A nurse had told Bree that most people who went into Gad’s Ridge never came out, and that was certainly true of the boy Pastor Danny had healed of his muscular dystrophy. They found him in his room, dangling from a noose he’d made from a pair of bluejeans. He left a note that said, I can’t stop seeing the damned. The line stretches forever.
XII
Forbidden Books. My Maine Vacation. The Sad Story of Mary Fay. The Coming of the Storm.
About six weeks later I got an email from my old research partner.
To: Jamie
From: Bree
Subject: FYI
After you were at Jacobs’s place in upstate New York, you said in an email that he mentioned a book called
De Vermis Mysteriis
. The name stuck in my head, probably because I took just enough Latin in high school to know that’s
The Mysteries of the Worm
in plain English. I guess research into All Things Jacobs is a hard habit to break, because I looked into it. Without telling my husband, I should add, as he believes I have put All Things Jacobs behind me.
Anyway, this is pretty heavy stuff. According to the Catholic Church,
De Vermis Mysteriis
is one of half a dozen so-called Forbidden Books. Taken as a group, they are known as “grimoires.” The other five are
The Book of Apollonius
(he was a doctor at the time of Christ),
The Book of Albertus Magnus
(spells, talismans, speaking to the dead),
Lemegeton
and
Clavicula Salomonis
(supposedly written by King Solomon), and
The Grimoire of Picatrix
. That last one, along with
De Vermis Mysteriis
, was supposedly the basis of H. P. Lovecraft’s fictional grimoire, called
The Necronomicon
.
Editions are available of all the Forbidden Books EXCEPT FOR
De Vermis Mysteriis
. According to Wikipedia, secret emissaries of the Catholic Church (paging Dan Brown) had burned all but six or seven copies of
De Vermis
by the turn of the 20th century. (BTW, the Pope’s army now refuses to acknowledge such a book ever existed.) The others have dropped out of sight, and are presumed to be destroyed or held by private collectors.
Jamie, all the Forbidden Books deal with POWER, and how to obtain it by means that combine alchemy (which we now call “science”), mathematics, and certain nasty occult rituals. All of it is probably bullshit, but it makes me uneasy—you told me Jacobs has spent his life studying electrical phenomena, and based on his healing successes, I have to think he may have gotten hold of a power that’s pretty awesome. Which makes me think of the old proverb: “He who takes a tiger by the tail dare not let go.”

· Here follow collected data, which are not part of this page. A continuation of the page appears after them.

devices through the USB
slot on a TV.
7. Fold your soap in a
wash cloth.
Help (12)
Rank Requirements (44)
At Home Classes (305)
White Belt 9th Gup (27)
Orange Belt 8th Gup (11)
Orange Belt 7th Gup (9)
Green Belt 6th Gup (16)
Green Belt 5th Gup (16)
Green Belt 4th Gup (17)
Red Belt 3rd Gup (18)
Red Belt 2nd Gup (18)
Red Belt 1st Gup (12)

A couple of other things for you to think about.
One: Up until the mid-seventeenth century, Catholics known to be studying
potestas magnum universum
(the force that powers the universe) were liable to excommunication.
Two: Wikipedia claims—although without verifying references, I must add—that the couplet most people remember from Lovecraft’s fictional
Necronomicon
was stolen from a copy of
De Vermis
which Lovecraft had access to (he certainly never owned one, he was too poor to purchase such a rarity). This is the couplet: “That is not dead which can eternal lie, And with strange aeons, even death may die.” That gave me nightmares. I’m not kidding.

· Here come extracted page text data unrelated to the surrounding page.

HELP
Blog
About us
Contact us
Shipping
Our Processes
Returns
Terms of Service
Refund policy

Sometimes you called Charles Daniel Jacobs “my old fifth business.” I hope you are done with him at last, Jamie. Once upon a time I would have laughed at all this, but once upon a time I thought miracle cures at revival meetings were bullshit.

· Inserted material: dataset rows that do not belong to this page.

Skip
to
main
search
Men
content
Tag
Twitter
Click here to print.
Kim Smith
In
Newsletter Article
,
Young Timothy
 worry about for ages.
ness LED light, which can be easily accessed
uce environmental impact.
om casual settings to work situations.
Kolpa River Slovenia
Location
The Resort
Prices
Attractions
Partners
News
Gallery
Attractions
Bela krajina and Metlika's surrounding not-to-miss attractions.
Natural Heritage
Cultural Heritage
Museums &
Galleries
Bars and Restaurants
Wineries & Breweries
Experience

Give me a call someday, would you? Let me know All Things Jacobs are behind you.
Affectionately, as always,
Bree
I printed this out and read it over twice. Then I googled De Vermis Mysteriis and found everything Bree had told me in her email, along with one thing she hadn’t. In an antiquarian book-blog called Dark Tomes of Magick & Spells, someone called Ludvig Prinn’s suppressed grimoire “the most dangerous book ever written.”